A standard facility fitted onto most modern narrowboats is a bottled gas supply. This can be used for cooking and heating, and will even power a fridge! There are two main choices; Butane which comes in blue bottles, and Propane which is delivered in orange bottles. In very cold weather Butane may remain liquidised instead of evaporating to gas as it leaves the bottle. This will leave you unable to use the gas supply and could be dangerous. I remember this happening to me on my first liveaboard boat. There’s nothing worse than being unable to even boil a kettle on a cold day! Propane is therefore the most common choice for boaters who live aboard all year round.

The EU recreational craft directive and the boat safety scheme stipulate a number of safety guidelines for both gas and electric services on board. The rules for gas installations include storing gas bottles into a locker fitted above the waterline, with ventilation holes at the bottom to allow any gas leaks to escape.

2) Diesel

Red diesel can supply and power your heating and oven but the units can be expensive.
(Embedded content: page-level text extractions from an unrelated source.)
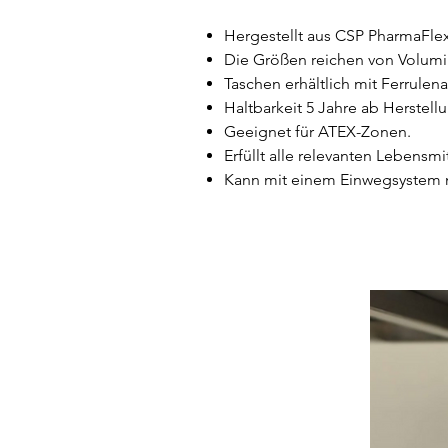
Hergestellt aus CSP PharmaFlex
Die Größen reichen von Volumin
Taschen erhältlich mit Ferrulen
Haltbarkeit 5 Jahre ab Herstel
Geeignet für ATEX-Zonen.
Erfüllt alle relevanten Lebens
Kann mit einem Einwegsystem mi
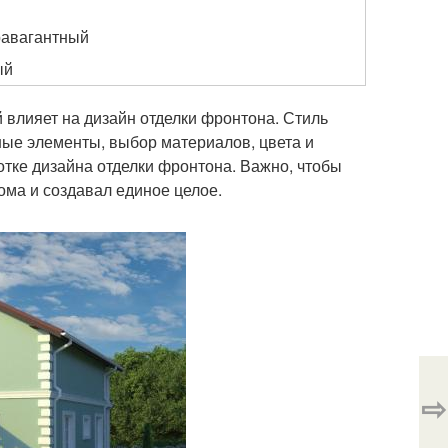
равагантный
ый
 влияет на дизайн отделки фронтона. Стиль
ные элементы, выбор материалов, цвета и
тке дизайна отделки фронтона. Важно, чтобы
ома и создавал единое целое.
⇨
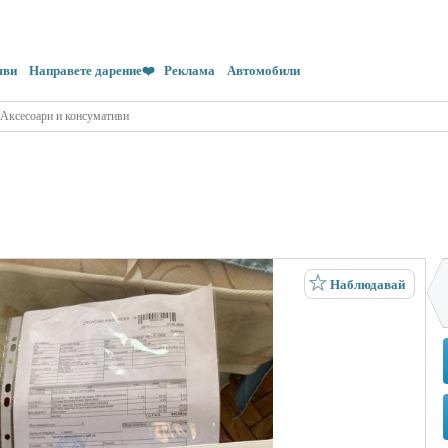
яви
Направете дарение❤️
Реклама
Автомобили
Аксесоари и консумативи
Наблюдавай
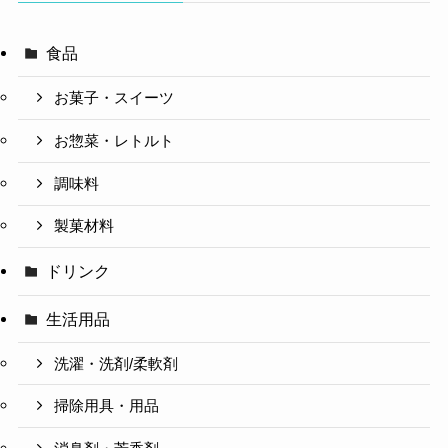
食品
お菓子・スイーツ
お惣菜・レトルト
調味料
製菓材料
ドリンク
生活用品
洗濯・洗剤/柔軟剤
掃除用具・用品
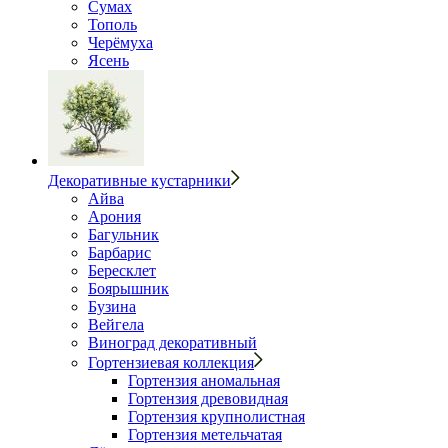
Сумах
Тополь
Черёмуха
Ясень
Декоративные кустарники
Айва
Арония
Багульник
Барбарис
Бересклет
Боярышник
Бузина
Вейгела
Виноград декоративный
Гортензиевая коллекция
Гортензия аномальная
Гортензия древовидная
Гортензия крупнолистная
Гортензия метельчатая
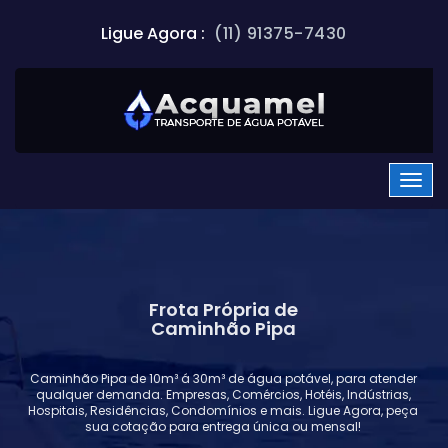
Ligue Agora :
(11) 91375-7430
Frota Própria de
Caminhão Pipa
Caminhão Pipa de 10m³ á 30m³ de água potável, para atender
qualquer demanda. Empresas, Comércios, Hotéis, Indústrias,
Hospitais, Residências, Condomínios e mais. Ligue Agora, peça
sua cotação para entrega única ou mensal!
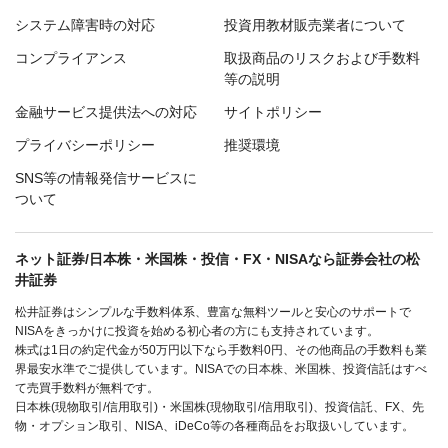
システム障害時の対応
投資用教材販売業者について
コンプライアンス
取扱商品のリスクおよび手数料
等の説明
金融サービス提供法への対応
サイトポリシー
プライバシーポリシー
推奨環境
SNS等の情報発信サービスに
ついて
ネット証券/日本株・米国株・投信・FX・NISAなら証券会社の松
井証券
松井証券はシンプルな手数料体系、豊富な無料ツールと安心のサポートで
NISAをきっかけに投資を始める初心者の方にも支持されています。
株式は1日の約定代金が50万円以下なら手数料0円、その他商品の手数料も業
界最安水準でご提供しています。NISAでの日本株、米国株、投資信託はすべ
て売買手数料が無料です。
日本株(現物取引/信用取引)・米国株(現物取引/信用取引)、投資信託、FX、先
物・オプション取引、NISA、iDeCo等の各種商品をお取扱いしています。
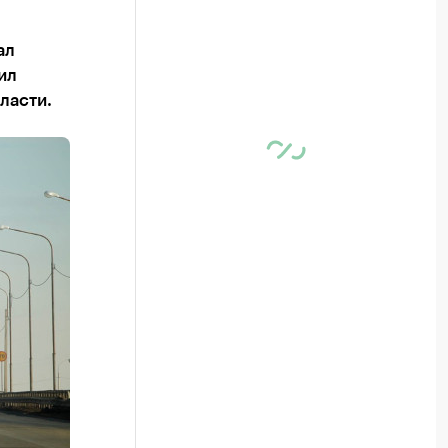
ал
ил
ласти.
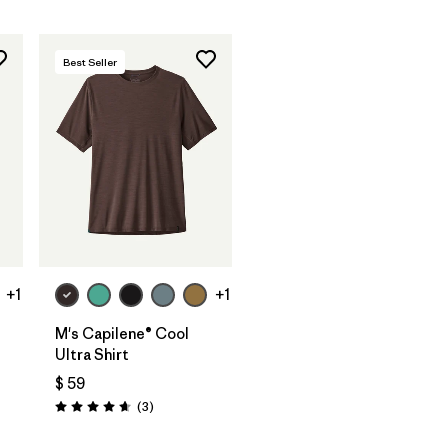
Best Seller
+1
+1
M's Capilene® Cool
Ultra Shirt
$ 59
ios
Comentarios
(3
)
Valoración: 4.7 / 5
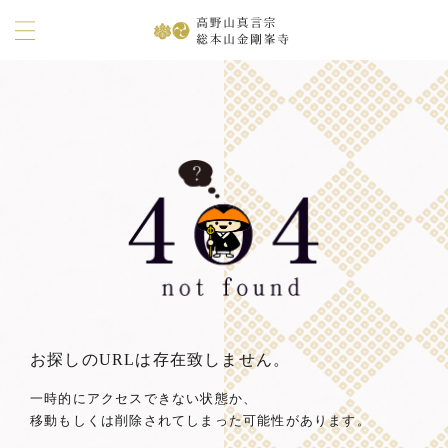
お探しのURLは存在致しません。
一時的にアクセスできない状態か、
移動もしくは削除されてしまった可能性があります。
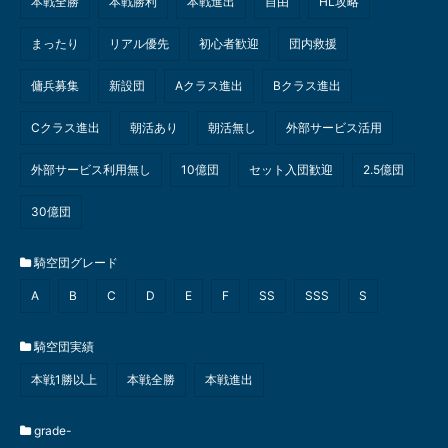
本戦全勝
本戦勝利
本戦進出
自由
HL攻略
まったり
リアル優先
初心者歓迎
団内救援
傭兵募集
新設団
Aクラス進出
Bクラス進出
Cクラス進出
朝活あり
朝活無し
外部サービス活用
外部サービス利用無し
10億団
セット入団歓迎
2.5億団
30億団
騎空団グレード
A
B
C
D
E
F
SS
SSS
S
騎空団実績
本戦1勝以上
本戦全勝
本戦進出
grade-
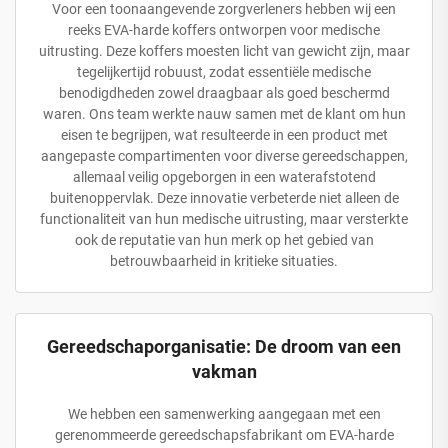
Voor een toonaangevende zorgverleners hebben wij een
reeks EVA-harde koffers ontworpen voor medische
uitrusting. Deze koffers moesten licht van gewicht zijn, maar
tegelijkertijd robuust, zodat essentiële medische
benodigdheden zowel draagbaar als goed beschermd
waren. Ons team werkte nauw samen met de klant om hun
eisen te begrijpen, wat resulteerde in een product met
aangepaste compartimenten voor diverse gereedschappen,
allemaal veilig opgeborgen in een waterafstotend
buitenoppervlak. Deze innovatie verbeterde niet alleen de
functionaliteit van hun medische uitrusting, maar versterkte
ook de reputatie van hun merk op het gebied van
betrouwbaarheid in kritieke situaties.
Gereedschaporganisatie: De droom van een
vakman
We hebben een samenwerking aangegaan met een
gerenommeerde gereedschapsfabrikant om EVA-harde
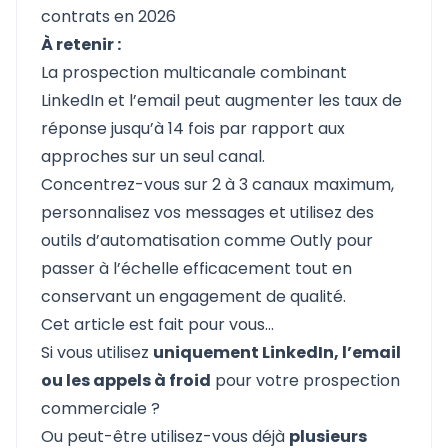
contrats en 2026
À retenir :
La prospection multicanale combinant
LinkedIn et l’email peut augmenter les taux de
réponse jusqu’à 14 fois par rapport aux
approches sur un seul canal.
Concentrez-vous sur 2 à 3 canaux maximum,
personnalisez vos messages et utilisez des
outils d’automatisation comme Outly pour
passer à l’échelle efficacement tout en
conservant un engagement de qualité.
Cet article est fait pour vous…
Si vous utilisez
uniquement LinkedIn, l’email
ou les appels à froid
pour votre prospection
commerciale ?
Ou peut-être utilisez-vous déjà
plusieurs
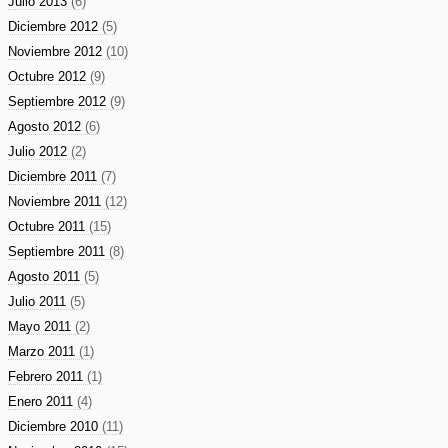
Julio 2013
(6)
Diciembre 2012
(5)
Noviembre 2012
(10)
Octubre 2012
(9)
Septiembre 2012
(9)
Agosto 2012
(6)
Julio 2012
(2)
Diciembre 2011
(7)
Noviembre 2011
(12)
Octubre 2011
(15)
Septiembre 2011
(8)
Agosto 2011
(5)
Julio 2011
(5)
Mayo 2011
(2)
Marzo 2011
(1)
Febrero 2011
(1)
Enero 2011
(4)
Diciembre 2010
(11)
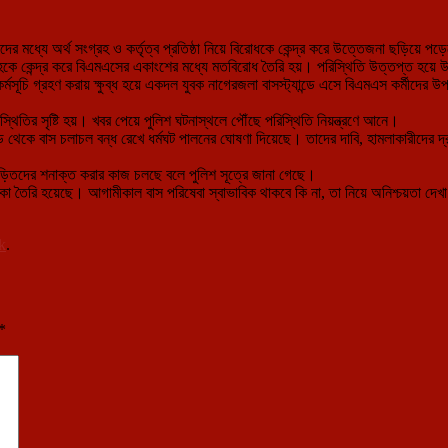
ের মধ্যে অর্থ সংগ্রহ ও কর্তৃত্ব প্রতিষ্ঠা নিয়ে বিরোধকে কেন্দ্র করে উত্তেজনা ছড়িয়ে
সংগ্রহকে কেন্দ্র করে বিএমএসের একাংশের মধ্যে মতবিরোধ তৈরি হয়। পরিস্থিতি উত্তপ্ত হয
 কর্মসূচি গ্রহণ করায় ক্ষুব্ধ হয়ে একদল যুবক নাগেরজলা বাসস্ট্যান্ডে এসে বিএমএস কর্মীদ
িস্থিতির সৃষ্টি হয়। খবর পেয়ে পুলিশ ঘটনাস্থলে পৌঁছে পরিস্থিতি নিয়ন্ত্রণে আনে।
্ড থেকে বাস চলাচল বন্ধ রেখে ধর্মঘট পালনের ঘোষণা দিয়েছে। তাদের দাবি, হামলাকারীদের
ড়িতদের শনাক্ত করার কাজ চলছে বলে পুলিশ সূত্রে জানা গেছে।
শঙ্কা তৈরি হয়েছে। আগামীকাল বাস পরিষেবা স্বাভাবিক থাকবে কি না, তা নিয়ে অনিশ্চয়তা দেখ
k
.
*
Diesel that is used for domestic purposes rather than propulsion is sold at a cheaper rate, but you may need to expand your fuel tank to be able to store the amount you will need.

3) 12 Volt Electric

Many modern appliances require more power than 12 volt electric systems can comfortably supply, but for boats there are specially designed fridges and freezers available which will run off of 12 volt. These are very popular and 12 volt fridges are commonly installed on most UK narrowboats; although some canal boat fridges are powered by gas.

4) 240 Volt Electric

Something we take for granted when living ‘on the bank’ is 240 volt power. On a boat this can be delivered via a 12/240 volt inverter, a generator or shore line electric. An inverter can draw Direct Current from the batteries on board, and convert it into 240 AC. Depending on the number of appliances you want to run you may like to install a few extra batteries! A self-contained generator can deliver high outputs of over 2.5 Kilowatts, and is suitable for powering high drain appliances but they can be noisy, expensive and take up valuable storage space. A permanent marina mooring may provide shore line electricity but bear in mind that this will not be available whenever you are out and about enjoying a cruise. The advantage of having a 240 volt set up of course is that you could enjoy dishwashers, washing machines, driers, toasters and microwaves should you wish!

Galleys can differ from boat to boat with some offering simple facilities and some offering all mod cons. If you’d like to compare what kitchens are available, browse around our site, or check out last week’s article: Three Kitchens That Are Cooking on Gas.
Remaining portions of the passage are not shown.